Bänkellied? Was ist das?
In der Zeit vor TV, Kino und (Regenbogen-)Presse, wurden Geschichten und Nachrichten unter anderem von den Bänkelsängern unter die Leute gebracht. Diese Bänkelsänger suchten ihr Publikum vor allem auf Festen und Jahrmärkten. Dort stellten sie sich auf auf eine Bank, hinter der große Tafeln mit Bildergeschichten aufgestellt waren, und während der Mann die Drehorgel drehte und das Lied zur Melodie dazu sang, zeigte seine Ehefrau mit einem Stab auf den jeweils zutreffenden Bildausschnitt auf der Tafel.
Nach diesen lauthals beworbenen und gesungenen Liedern, wurden – vielleicht auch durch die eigenen Kinder – kleine Heftchen verkauft, in denen das Lied nachzulesen war, manches mal illustriert und gerne mit einem einleitenden Text versehen, der Zusatzinformationen zum behandelten Thema lieferte. Angesichts dessen, dass der Verkauf dieser Heftchen eine wichtige Einkommensquelle der Bänkelsänger, lässt sich daraus folgern: Je dramatischer eine Geschichte ausgeschmückt würde, desto höher war wohl auch die Chance, dass das Interesse des Publikums geweckt wurde, ein Gedankengang, der nach wie vor seine Gültigkeit hat, in der Tagespresse, in Hollywood, im Boulevard …

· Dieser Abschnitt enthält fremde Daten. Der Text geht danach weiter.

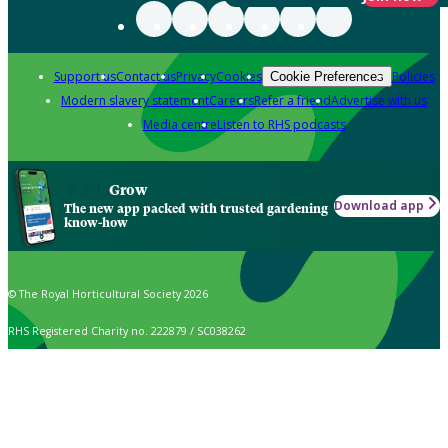
Support us
Contact us
Privacy
Cookies
Policies
Cookie Preferences
Modern slavery statement
Careers
Refer a friend
Advertise with us
Media centre
Listen to RHS podcasts
Grow
Download app
The new app packed with trusted gardening
know-how
© The Royal Horticultural Society 2026
RHS Registered Charity no. 222879 / SC038262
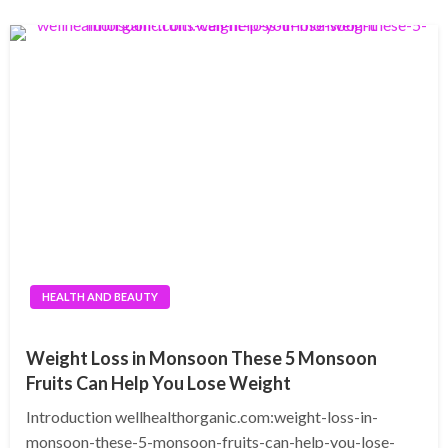
HEALTH AND BEAUTY
Weight Loss in Monsoon These 5 Monsoon
Fruits Can Help You Lose Weight
Introduction wellhealthorganic.com:weight-loss-in-
monsoon-these-5-monsoon-fruits-can-help-you-lose-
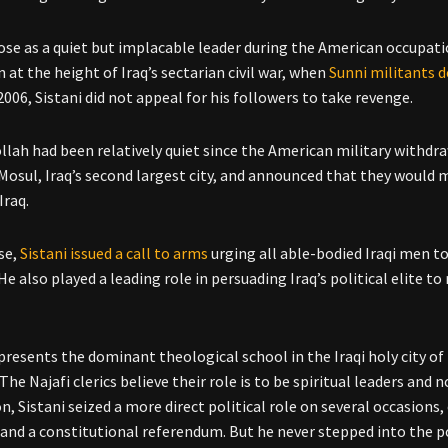
rose as a quiet but implacable leader during the American occupatio
 at the height of Iraq’s sectarian civil war, when
Sunni militants d
2006, Sistani did not appeal for his followers to take revenge.
llah had been relatively quiet since the American military withdrawa
Mosul, Iraq’s second largest city, and announced that they would
Iraq.
se,
Sistani issued a call to arms
urging all able-bodied Iraqi men to
 He also played a leading role in persuading Iraq’s political elite to
epresents the dominant theological school in the Iraqi holy city of 
 The Najafi clerics believe their role is to be spiritual leaders and n
n, Sistani seized a more direct political role on several occasions,
 and a constitutional referendum. But he never stepped into the pol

1959 haben Elsbeth Janda und Fritz Nötzoldt ihr Buch „Die Moritat vom Bänkelsang oder Das Lied der Straße” veröffentlicht. Janda und Nötzoldt versuchen darin sie nicht nur die Geschichte der Bänkelsänger nachzuzeichnen, sondern bieten als Herzstück des Bandes auch eine reichhaltige Sammlung an Bänkelliedern, die belegt, wie vielfältig die Bänkellieder in inhaltlicher Hinsicht waren.
Teil dieser Sammlung ist denn auch „Das ungelöste Rätsel von Nürnberg”, das Janda und Nötzoldt auf 1834 datieren. Es ist also relativ zeitnah nach dem Tod von Kaspar Hauser am 17. Dezember 1833 erschienen. Diese zeitliche Nähe mag dafür mitverantwortlich sein, dass die komplexe und gleichzeitig verwirrende Geschichte kompakt und nachvollziehbar nacherzählt wird.
Der Text zum Bänkellied von 1834
Das ungelöste Rätsel von Nürnberg
Text: Anonym 1834 – Musik: Reinhold Giovanett
Könntet Leute, ihr doch sagen,
Wer dieses Kind, wer Kaspar Hauser war!
Laßt euch alle, alle fragen,
Damit die Untat werde offenbar!
Wer war‘s, die er Mutter nannte?
Wenn dieses Weib man Mutter nennen darf,
Das den eigenen Sohn verbannte
Und ihn in den finstern Kerker warf.
Pfingsten traf das arme Wesen
In Nürnberg anno 28 ein,Trug `nen Brief, darin zu lesen,
Daß Schwollisché er gerne wollte sein.
Ach, so viel man sich auch mühte
Um den Findling, der so blaß und stumm war,
Traurig blieb er im Gemüte,
Wenn er auch durchaus nicht stumpf und dumm war.
Flüsternd sprach man, daß seine Stirne
Bestimmet sei für eine Krone Zier,
Doch mit teuflischem Gehirne
Macht man aus diesem Knaben fast ein Tier.
Später stach ein ungenannter
Kerl in Ansbach unsern Kaspar tot.
Er starb als ein Unbekannter,
Sein blaues Blut färbt dort die Erde rot.
Hat kein Fürst `ne Trän‘ vergossen,
Durch die vielleicht der Menschheit werde klar,
Weshalb denn dieses Blut geflossen,
Und wer der arme Junge wirklich war?
Fünfundzwanzig Silbergroschen
Gern zahl ich dem, der mir den Namen nennt,
Doch andere werden Gold für geben,
Daß keiner jenen Kaspar Hauser kennt.